(Stored data)

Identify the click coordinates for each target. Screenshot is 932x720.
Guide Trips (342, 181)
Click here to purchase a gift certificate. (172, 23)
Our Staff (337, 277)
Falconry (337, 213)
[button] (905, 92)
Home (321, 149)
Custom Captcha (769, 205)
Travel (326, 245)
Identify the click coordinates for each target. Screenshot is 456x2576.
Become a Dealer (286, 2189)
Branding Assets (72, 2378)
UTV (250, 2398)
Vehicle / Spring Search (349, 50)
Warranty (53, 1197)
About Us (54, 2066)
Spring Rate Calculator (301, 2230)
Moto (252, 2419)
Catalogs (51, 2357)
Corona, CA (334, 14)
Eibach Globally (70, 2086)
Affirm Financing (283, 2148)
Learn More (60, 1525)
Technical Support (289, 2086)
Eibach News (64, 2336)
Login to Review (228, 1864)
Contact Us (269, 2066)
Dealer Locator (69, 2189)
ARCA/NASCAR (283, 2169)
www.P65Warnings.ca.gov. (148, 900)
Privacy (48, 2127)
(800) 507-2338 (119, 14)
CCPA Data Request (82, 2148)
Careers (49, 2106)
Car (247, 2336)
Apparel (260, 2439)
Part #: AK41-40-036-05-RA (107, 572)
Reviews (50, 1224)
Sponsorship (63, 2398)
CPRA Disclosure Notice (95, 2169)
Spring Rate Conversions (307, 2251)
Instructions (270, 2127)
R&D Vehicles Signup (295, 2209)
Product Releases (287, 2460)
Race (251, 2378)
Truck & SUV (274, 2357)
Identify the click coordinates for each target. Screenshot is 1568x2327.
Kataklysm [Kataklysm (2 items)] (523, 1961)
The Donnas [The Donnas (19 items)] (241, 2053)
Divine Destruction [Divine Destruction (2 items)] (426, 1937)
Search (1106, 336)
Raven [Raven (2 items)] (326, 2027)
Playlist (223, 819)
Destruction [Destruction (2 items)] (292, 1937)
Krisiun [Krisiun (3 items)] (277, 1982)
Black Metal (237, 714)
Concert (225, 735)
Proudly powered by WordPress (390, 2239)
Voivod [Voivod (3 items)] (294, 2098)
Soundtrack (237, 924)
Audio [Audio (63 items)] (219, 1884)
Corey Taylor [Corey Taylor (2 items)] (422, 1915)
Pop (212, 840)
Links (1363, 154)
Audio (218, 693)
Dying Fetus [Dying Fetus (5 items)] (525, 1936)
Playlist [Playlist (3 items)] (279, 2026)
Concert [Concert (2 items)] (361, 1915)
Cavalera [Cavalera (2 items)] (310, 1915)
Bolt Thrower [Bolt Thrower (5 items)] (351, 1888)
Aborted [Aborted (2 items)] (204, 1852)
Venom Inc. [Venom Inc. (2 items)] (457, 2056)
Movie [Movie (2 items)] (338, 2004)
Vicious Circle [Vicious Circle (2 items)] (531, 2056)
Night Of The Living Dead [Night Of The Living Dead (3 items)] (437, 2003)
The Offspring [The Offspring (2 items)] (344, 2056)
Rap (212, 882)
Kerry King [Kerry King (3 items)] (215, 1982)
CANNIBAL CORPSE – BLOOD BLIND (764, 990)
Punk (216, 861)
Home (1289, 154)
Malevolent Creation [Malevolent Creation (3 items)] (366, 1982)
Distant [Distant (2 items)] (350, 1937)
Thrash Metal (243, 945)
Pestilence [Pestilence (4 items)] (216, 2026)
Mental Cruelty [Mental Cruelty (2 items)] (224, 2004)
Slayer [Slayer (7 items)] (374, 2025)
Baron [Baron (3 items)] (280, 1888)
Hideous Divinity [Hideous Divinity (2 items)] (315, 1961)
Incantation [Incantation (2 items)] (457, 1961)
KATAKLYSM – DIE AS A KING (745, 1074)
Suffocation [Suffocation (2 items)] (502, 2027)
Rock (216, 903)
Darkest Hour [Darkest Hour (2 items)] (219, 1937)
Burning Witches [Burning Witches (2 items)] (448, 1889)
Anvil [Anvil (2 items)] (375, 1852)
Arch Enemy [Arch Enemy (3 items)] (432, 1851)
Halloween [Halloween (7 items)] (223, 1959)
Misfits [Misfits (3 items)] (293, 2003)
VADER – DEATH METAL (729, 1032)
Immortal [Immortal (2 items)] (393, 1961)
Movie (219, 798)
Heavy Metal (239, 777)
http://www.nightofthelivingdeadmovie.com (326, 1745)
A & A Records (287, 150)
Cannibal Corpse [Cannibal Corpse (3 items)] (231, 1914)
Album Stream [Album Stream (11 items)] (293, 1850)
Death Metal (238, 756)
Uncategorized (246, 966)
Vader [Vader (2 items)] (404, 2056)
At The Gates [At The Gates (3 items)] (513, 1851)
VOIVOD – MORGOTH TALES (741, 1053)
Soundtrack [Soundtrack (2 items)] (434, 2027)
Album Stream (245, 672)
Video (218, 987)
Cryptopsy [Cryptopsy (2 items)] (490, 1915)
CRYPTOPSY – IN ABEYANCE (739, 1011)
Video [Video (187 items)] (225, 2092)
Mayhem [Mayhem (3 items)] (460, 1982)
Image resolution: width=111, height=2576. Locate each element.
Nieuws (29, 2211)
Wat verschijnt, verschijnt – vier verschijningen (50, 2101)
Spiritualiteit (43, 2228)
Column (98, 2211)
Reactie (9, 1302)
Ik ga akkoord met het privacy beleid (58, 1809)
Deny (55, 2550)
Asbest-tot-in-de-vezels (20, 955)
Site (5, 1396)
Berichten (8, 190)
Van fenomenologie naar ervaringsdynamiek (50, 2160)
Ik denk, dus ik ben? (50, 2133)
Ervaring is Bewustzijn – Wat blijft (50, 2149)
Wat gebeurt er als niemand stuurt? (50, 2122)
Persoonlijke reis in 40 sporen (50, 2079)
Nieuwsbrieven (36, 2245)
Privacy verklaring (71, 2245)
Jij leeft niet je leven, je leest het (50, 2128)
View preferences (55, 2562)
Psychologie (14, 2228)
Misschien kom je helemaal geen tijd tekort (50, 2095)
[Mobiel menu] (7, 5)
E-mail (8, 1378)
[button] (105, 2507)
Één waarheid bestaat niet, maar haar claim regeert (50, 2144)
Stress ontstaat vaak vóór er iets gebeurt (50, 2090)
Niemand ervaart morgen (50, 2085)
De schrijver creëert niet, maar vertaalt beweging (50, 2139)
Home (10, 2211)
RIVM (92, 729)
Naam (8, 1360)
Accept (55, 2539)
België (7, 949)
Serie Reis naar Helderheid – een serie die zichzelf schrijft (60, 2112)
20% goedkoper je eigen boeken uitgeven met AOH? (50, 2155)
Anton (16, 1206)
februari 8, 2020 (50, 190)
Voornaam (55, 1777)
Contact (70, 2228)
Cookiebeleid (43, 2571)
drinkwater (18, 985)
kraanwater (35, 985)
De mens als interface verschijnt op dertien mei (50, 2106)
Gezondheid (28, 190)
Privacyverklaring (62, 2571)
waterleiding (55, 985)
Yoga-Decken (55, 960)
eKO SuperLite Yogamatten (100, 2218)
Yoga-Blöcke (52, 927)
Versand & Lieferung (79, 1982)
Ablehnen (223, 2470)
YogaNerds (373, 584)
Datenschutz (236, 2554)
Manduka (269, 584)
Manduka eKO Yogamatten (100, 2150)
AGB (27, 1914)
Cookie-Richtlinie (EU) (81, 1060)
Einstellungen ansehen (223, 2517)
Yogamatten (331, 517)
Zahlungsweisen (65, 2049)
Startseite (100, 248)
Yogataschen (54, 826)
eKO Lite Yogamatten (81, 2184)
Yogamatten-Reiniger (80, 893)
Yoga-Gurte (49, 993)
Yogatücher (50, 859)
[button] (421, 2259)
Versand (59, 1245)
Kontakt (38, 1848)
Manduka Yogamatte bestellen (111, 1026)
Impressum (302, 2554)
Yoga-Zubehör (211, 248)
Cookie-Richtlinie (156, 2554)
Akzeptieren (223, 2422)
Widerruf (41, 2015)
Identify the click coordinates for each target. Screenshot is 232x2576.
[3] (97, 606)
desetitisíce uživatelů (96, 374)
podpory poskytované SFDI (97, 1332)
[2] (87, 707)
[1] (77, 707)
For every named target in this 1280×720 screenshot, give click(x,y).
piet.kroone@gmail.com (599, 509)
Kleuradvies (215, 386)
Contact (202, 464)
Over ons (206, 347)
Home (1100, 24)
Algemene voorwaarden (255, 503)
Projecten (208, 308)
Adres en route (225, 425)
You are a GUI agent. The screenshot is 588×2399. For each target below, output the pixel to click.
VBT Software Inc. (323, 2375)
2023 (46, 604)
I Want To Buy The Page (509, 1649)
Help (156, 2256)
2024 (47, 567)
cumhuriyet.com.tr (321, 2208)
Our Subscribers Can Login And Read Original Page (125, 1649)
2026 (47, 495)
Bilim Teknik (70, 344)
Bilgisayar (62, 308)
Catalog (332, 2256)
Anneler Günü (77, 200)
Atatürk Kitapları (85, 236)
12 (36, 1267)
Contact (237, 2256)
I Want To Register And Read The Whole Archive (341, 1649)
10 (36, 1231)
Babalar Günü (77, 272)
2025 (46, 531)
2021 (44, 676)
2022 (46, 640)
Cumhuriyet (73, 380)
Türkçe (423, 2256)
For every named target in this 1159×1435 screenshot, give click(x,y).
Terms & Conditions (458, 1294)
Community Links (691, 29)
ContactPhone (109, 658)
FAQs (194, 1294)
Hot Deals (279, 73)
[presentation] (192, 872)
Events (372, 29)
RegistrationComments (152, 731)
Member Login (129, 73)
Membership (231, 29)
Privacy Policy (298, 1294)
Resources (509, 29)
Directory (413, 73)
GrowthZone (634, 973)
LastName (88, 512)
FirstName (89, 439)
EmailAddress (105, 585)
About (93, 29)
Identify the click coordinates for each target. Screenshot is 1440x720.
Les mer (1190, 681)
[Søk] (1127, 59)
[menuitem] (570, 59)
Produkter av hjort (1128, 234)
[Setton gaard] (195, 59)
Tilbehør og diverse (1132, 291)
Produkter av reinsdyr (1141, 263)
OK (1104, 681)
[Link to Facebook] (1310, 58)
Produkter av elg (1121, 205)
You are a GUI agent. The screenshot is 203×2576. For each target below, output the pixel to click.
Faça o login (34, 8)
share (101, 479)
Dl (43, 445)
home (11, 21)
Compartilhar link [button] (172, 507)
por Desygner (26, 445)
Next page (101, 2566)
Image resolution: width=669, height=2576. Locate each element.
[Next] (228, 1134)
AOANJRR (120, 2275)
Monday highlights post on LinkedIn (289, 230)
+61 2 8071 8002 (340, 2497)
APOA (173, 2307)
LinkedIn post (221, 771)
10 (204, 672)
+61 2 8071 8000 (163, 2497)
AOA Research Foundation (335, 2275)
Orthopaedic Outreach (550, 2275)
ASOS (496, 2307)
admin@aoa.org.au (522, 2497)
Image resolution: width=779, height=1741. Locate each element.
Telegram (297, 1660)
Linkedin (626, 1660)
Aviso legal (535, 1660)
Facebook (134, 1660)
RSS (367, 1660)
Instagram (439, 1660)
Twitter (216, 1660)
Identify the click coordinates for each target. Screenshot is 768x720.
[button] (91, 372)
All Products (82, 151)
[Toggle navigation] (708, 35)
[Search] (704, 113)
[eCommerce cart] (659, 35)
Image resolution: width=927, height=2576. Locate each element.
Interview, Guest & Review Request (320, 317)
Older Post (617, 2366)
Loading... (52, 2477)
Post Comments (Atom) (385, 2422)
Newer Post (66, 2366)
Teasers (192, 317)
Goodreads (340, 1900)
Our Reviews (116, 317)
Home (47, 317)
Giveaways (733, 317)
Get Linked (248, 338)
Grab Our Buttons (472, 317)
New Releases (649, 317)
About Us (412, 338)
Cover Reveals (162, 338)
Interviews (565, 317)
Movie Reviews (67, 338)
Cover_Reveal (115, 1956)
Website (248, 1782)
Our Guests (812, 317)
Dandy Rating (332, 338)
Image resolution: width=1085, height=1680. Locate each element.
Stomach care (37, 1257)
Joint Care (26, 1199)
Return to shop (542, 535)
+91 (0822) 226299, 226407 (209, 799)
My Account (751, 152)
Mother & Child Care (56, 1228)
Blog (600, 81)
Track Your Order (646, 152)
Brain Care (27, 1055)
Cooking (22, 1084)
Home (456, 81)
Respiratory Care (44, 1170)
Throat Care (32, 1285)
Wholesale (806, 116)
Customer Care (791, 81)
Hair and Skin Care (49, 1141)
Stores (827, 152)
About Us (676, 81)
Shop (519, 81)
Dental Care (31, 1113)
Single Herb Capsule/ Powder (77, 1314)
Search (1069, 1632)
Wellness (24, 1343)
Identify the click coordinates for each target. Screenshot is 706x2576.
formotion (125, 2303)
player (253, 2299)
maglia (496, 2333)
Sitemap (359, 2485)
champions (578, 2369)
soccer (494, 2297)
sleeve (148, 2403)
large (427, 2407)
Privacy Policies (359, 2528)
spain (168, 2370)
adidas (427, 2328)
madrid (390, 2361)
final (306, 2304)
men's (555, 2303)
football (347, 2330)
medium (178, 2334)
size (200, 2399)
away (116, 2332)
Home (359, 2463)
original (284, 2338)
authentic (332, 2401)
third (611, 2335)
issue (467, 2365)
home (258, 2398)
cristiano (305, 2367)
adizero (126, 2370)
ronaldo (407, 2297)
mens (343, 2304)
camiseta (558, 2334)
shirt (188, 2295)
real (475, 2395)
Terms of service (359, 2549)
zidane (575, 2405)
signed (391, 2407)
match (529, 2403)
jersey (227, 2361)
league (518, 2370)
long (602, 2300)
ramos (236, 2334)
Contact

(End Stored data)

— Activity —
Retype the entries above exactly, but only from the line containing "Joint Care (26, 1199)" through the line containing "Dental Care (31, 1113)", both included.

— Answer —
Joint Care (26, 1199)
Return to shop (542, 535)
+91 (0822) 226299, 226407 (209, 799)
My Account (751, 152)
Mother & Child Care (56, 1228)
Blog (600, 81)
Track Your Order (646, 152)
Brain Care (27, 1055)
Cooking (22, 1084)
Home (456, 81)
Respiratory Care (44, 1170)
Throat Care (32, 1285)
Wholesale (806, 116)
Customer Care (791, 81)
Hair and Skin Care (49, 1141)
Stores (827, 152)
About Us (676, 81)
Shop (519, 81)
Dental Care (31, 1113)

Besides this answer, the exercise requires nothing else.